Israel jails journalists for Gaza invasion report

We read:
"An Israeli court has jailed two journalists for two months for reporting troop movements in Israel in the hour before Israeli forces entered the Gaza Strip at the start of an invasion in January. The two men, both Palestinian residents of Israeli-occupied East Jerusalem, were convicted on Sunday of breaching military censorship regulations in their reports on troop movements for Iranian media from the Israeli side of Gaza’s border on Jan. 3. Journalists working in Israel are, in principle, not legally allowed to report any military or security developments without first clearing their report with the military censor.”

Source

They would have been shot as traitors in an earlier era. Military censorship has the very important aim of saving lives among the troops

6 comments:

Anonymous said...

Too bad that's not done (being shot not jailed) to the maggotts of the US media. These cretins would glady sacrifice the military of their own country for a story. In fact, Peter Arent, an Australian-born, US resident working for CNN during the first Gulf War publicly stated, "i'm not an American, i'm a journalist", when asked why he was so "friendly" with Saddam Hussien. CNN was flooded by demands from the public that the traitor be fired.

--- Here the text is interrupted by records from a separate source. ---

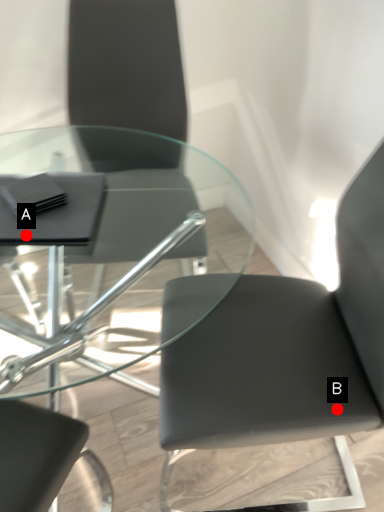 Question: Two points are circled on the image, labeled by A and B beside each circle. Which point appears closest to the camera in this image?

Choices:
 (A) A is closer
 (B) B is closer

Answer: (A) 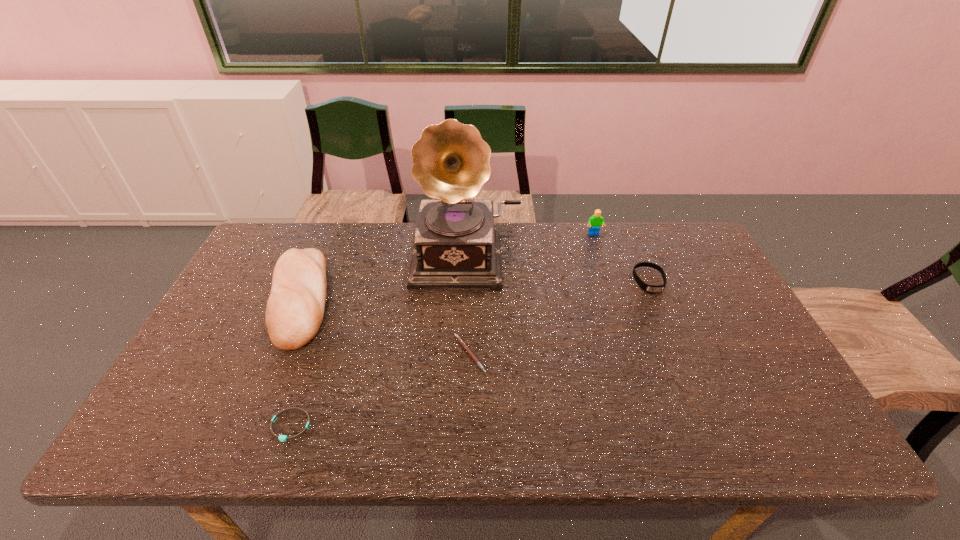 Identify the location of free space located 0.110m on the right of the bread. (371, 299).

Image resolution: width=960 pixels, height=540 pixels. Identify the location of free space located 0.170m on the display of the rightmost object. (673, 338).

I want to click on free spot located at the nib of the pen, so click(x=642, y=354).

Locate an element on the screen. The width and height of the screenshot is (960, 540). record player that is at the far edge is located at coordinates (455, 243).

The height and width of the screenshot is (540, 960). Identify the location of Lego that is at the far edge. coord(596,220).

Find the location of `bread at the far edge`. bread at the far edge is located at coordinates (295, 308).

Find the location of a particular element. Image resolution: width=960 pixels, height=540 pixels. object that is positioned at the near edge is located at coordinates (282, 438).

Locate an element on the screen. The image size is (960, 540). object that is at the left edge is located at coordinates (295, 308).

Where is `object situated at the far left corner`? This screenshot has width=960, height=540. object situated at the far left corner is located at coordinates (295, 308).

Image resolution: width=960 pixels, height=540 pixels. In the image, there is a desktop. What are the coordinates of `vacant region at the far edge` in the screenshot? It's located at (649, 246). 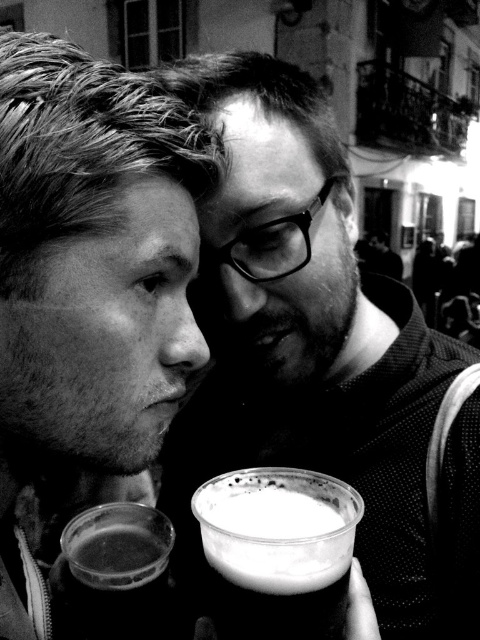 Is matte plastic cup at center below smooth skin face at left?

Actually, matte plastic cup at center is above smooth skin face at left.

Is matte plastic cup at center behind smooth skin face at left?

Yes, matte plastic cup at center is further from the viewer.

The image size is (480, 640). What are the coordinates of `matte plastic cup at center` in the screenshot? It's located at (320, 353).

Which is more to the left, foamy dark beer at lower center or translucent plastic cup at lower left?

From the viewer's perspective, translucent plastic cup at lower left appears more on the left side.

Who is more distant from viewer, (213, 493) or (96, 564)?

Positioned behind is point (96, 564).

The width and height of the screenshot is (480, 640). I want to click on foamy dark beer at lower center, so click(x=276, y=552).

Is point (171, 314) farther from camera compared to point (143, 614)?

No, it is in front of (143, 614).

Is point (146, 124) farther from viewer compared to point (126, 625)?

No, (146, 124) is in front of (126, 625).

Locate an element on the screen. The height and width of the screenshot is (640, 480). smooth skin face at left is located at coordinates (93, 257). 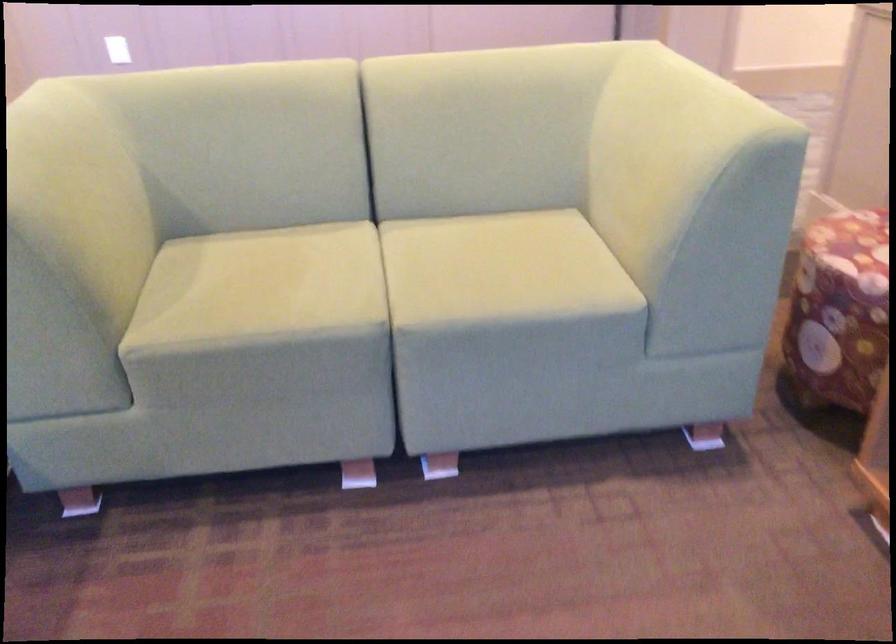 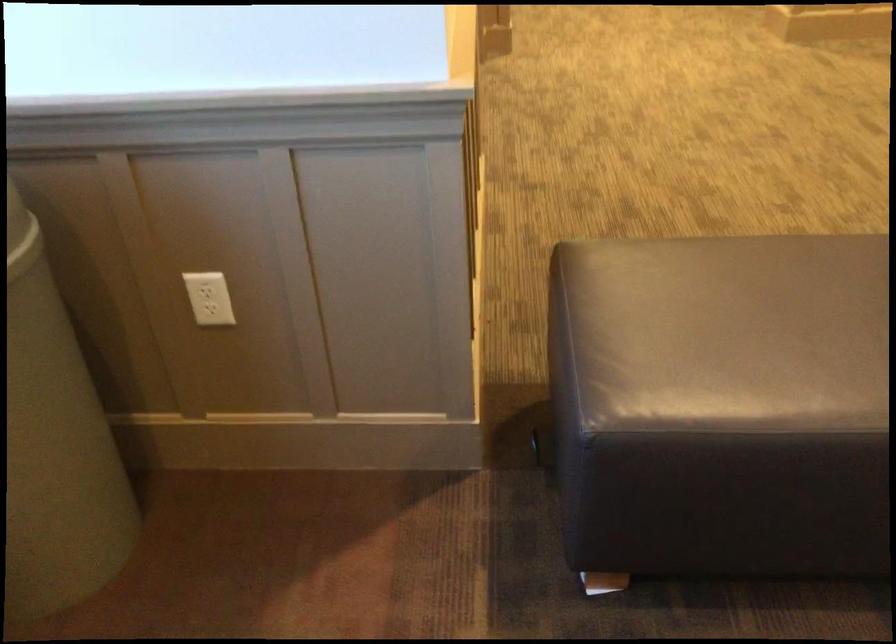 The first image is from the beginning of the video and the second image is from the end. How did the camera likely rotate when shooting the video?

The camera rotated toward left-down. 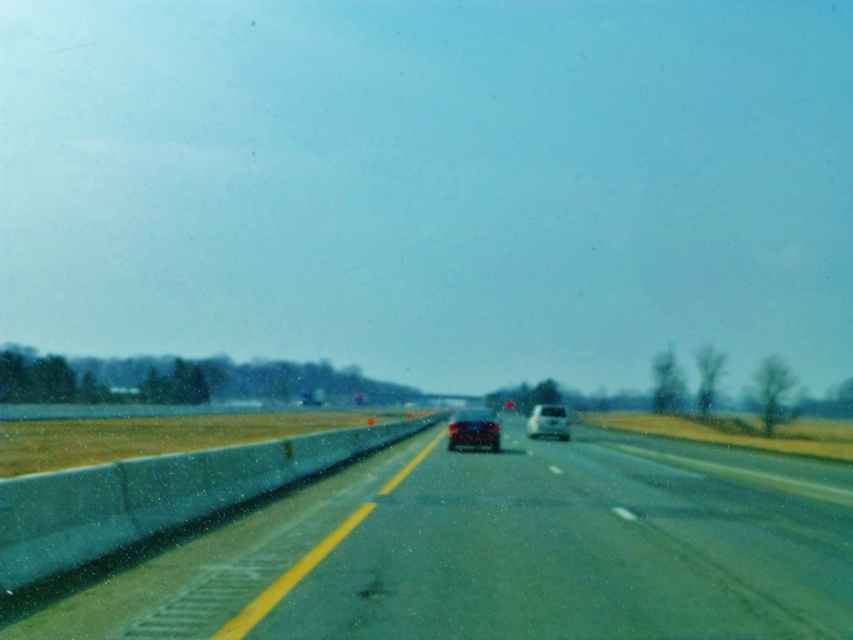 Does smooth asphalt road at center have a smaller size compared to shiny silver sedan at center?

No, smooth asphalt road at center is not smaller than shiny silver sedan at center.

Who is more forward, (749, 513) or (471, 433)?

Positioned in front is point (749, 513).

Locate an element on the screen. This screenshot has height=640, width=853. smooth asphalt road at center is located at coordinates (550, 548).

Is smooth asphalt road at center positioned in front of white glossy car at center?

Yes.

Who is positioned more to the right, smooth asphalt road at center or white glossy car at center?

white glossy car at center is more to the right.

Is point (689, 612) positioned in front of point (544, 406)?

Yes, point (689, 612) is in front of point (544, 406).

Where is `smooth asphalt road at center`? smooth asphalt road at center is located at coordinates (550, 548).

Which is behind, point (480, 436) or point (560, 424)?

The point (560, 424) is behind.

Can you confirm if shiny silver sedan at center is positioned to the right of white glossy car at center?

No, shiny silver sedan at center is not to the right of white glossy car at center.

Does point (486, 422) come closer to viewer compared to point (537, 432)?

Yes.

Identify the location of shiny silver sedan at center. (473, 428). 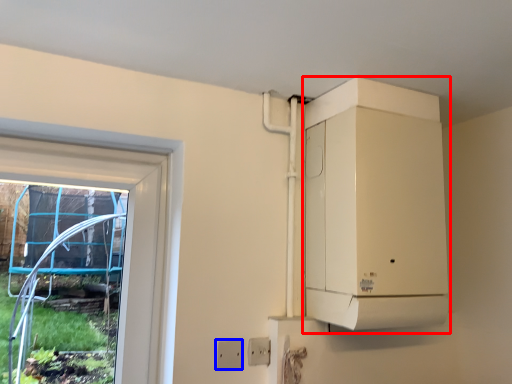 Question: Which object is further to the camera taking this photo, appliance (highlighted by a red box) or electric outlet (highlighted by a blue box)?

Choices:
 (A) appliance
 (B) electric outlet

Answer: (B)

He eventually was "quietly reassigned", to oblivion.

Anonymous said...

Ok - firstly this was being done in Israel - presumably they have very different guaranteed freedoms (ie they do not have the equivalent to the First Amendment). However, it sounds like if anyone is being Tongue Tied here its the jailed journalists.
Secondly, Jon it sounds like you support the punishment of journalists for reporting truth. Although its not clear from the story it appears these reports were based on first-hand observations of open troop movements. Nowadays that type of information is being communicated instantly to the world electronically by any ordinary person in the street.
So - are we for freedom of expression today or against it JJR?

jonjayray said...

Some restrictions on speech have always been accepted -- libel etc

I see military censorship in the same light

Robert said...

Considering those Philistines not only leaked information on Israeli troop movements, but to Israel's arch-enemy Iran, the Israelis could have, with great justice, executed those Philistines with pig-blood soaked bullets as enemy spies.

Anonymous said...

I guess they will have to wait two months to get their accolades from the Iranians.

The sad thing the U.S. media has been doing this since 2003!

Anonymous said...

Surely this is a perfect example of a law restricting the freedom of speech AND of the press.
That said - I think it can certainly be justified, but where do we draw the line?